Top intel officials brief Pelosi, congressional leaders on reported Russian bounty on US troops
President Donald Trump has called the reported bounties a 'hoax."
CIA Director Gina Haspel led a slate of intelligence officials to the U.S. Capitol Thursday to brief a select group of lawmakers on reports Russia offered bounties to the Taliban to kill American troops in Afghanistan.
Following a briefing for the so-called "Gang of Eight" -- party leaders including House Speaker Nancy Pelosi, House Minority Leader Kevin McCarthy, Senate Majority Leader Mitch McConnell and Senate Minority Leader Chuck Schumer, as well as the chairmen and ranking members of the House and Senate Intelligence Committees -- Pelosi said President Donald Trump “should have been verbally briefed” on the intelligence.
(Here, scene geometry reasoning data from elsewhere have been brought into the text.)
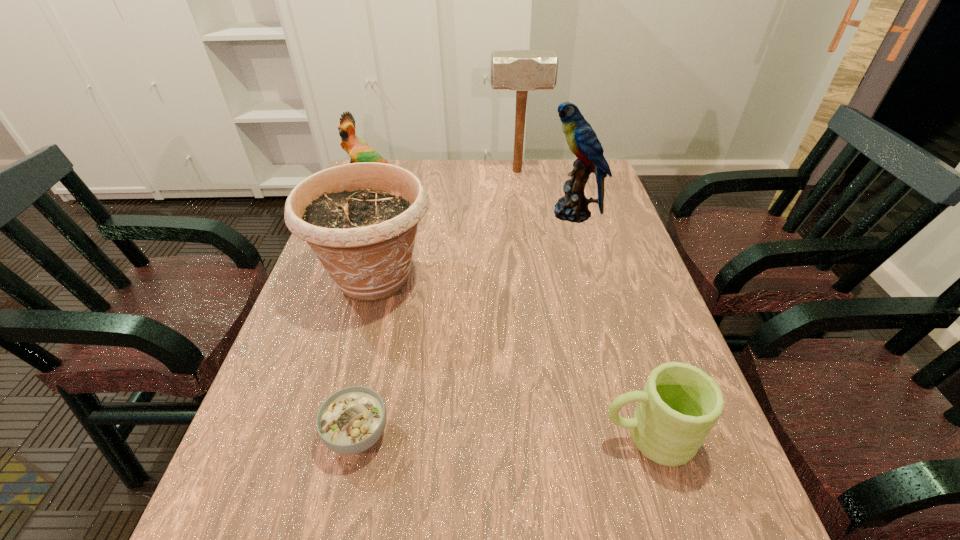 In the image, there is a desktop. In order to click on vacant space at the near left corner in this screenshot , I will do `click(231, 536)`.

Identify the location of vacant region at the far right corner. The width and height of the screenshot is (960, 540). (608, 179).

This screenshot has height=540, width=960. Identify the location of free space that is in between the mallet and the right parrot. (545, 192).

The height and width of the screenshot is (540, 960). In order to click on vacant area that lies between the soup bowl and the shorter parrot in this screenshot , I will do `click(364, 314)`.

What are the coordinates of `vacant space in between the soup bowl and the second tallest object` in the screenshot? It's located at (465, 323).

Identify the location of vacant space that is in between the soup bowl and the shorter parrot. (364, 314).

Where is `free spot between the flowerpot and the right parrot`? The image size is (960, 540). free spot between the flowerpot and the right parrot is located at coordinates (473, 246).

You are a GUI agent. You are given a task and a screenshot of the screen. Output one action in this format:
    pyautogui.click(x=<x>, y=<y>)
    Task: Click on the free space between the fifth tallest object and the shortest object
    
    Given the screenshot: What is the action you would take?
    pos(502,435)

The height and width of the screenshot is (540, 960). What are the coordinates of `empty location between the shortest object and the taller parrot` in the screenshot? It's located at pyautogui.click(x=465, y=323).

Image resolution: width=960 pixels, height=540 pixels. What are the coordinates of `vacant region between the left parrot and the taller parrot` in the screenshot? It's located at (471, 204).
“I thought that before the hearing and has nothing to do with anything that we were presented at the hearing,” Pelosi, D-Calif, said. “Of course, the president should have been briefed. This is of the highest priority. Force protection, a threat to our men and women in uniform.”
“The president, it was in his PDB, presidential daily brief, but it wasn't verbally,” she asserted. “That doesn't mean that he shouldn’t have read that. But again it has nothing to do with we saw today.”
Pelosi did not make clear how she could definitively say that the bounty intelligence made it into the written presidential daily brief. A Pelosi spokesman later said that the speaker’s claim that the intel made it into the written daily brief “was referencing news reports.”
While the White House claims intelligence about the bounty reports was not fully verified by the U.S., a military official confirmed to ABC News on Sunday that Russian intelligence officers offered to pay Taliban militants to kill American troops in Afghanistan over the past year, amid peace talks to end the 18-year war there.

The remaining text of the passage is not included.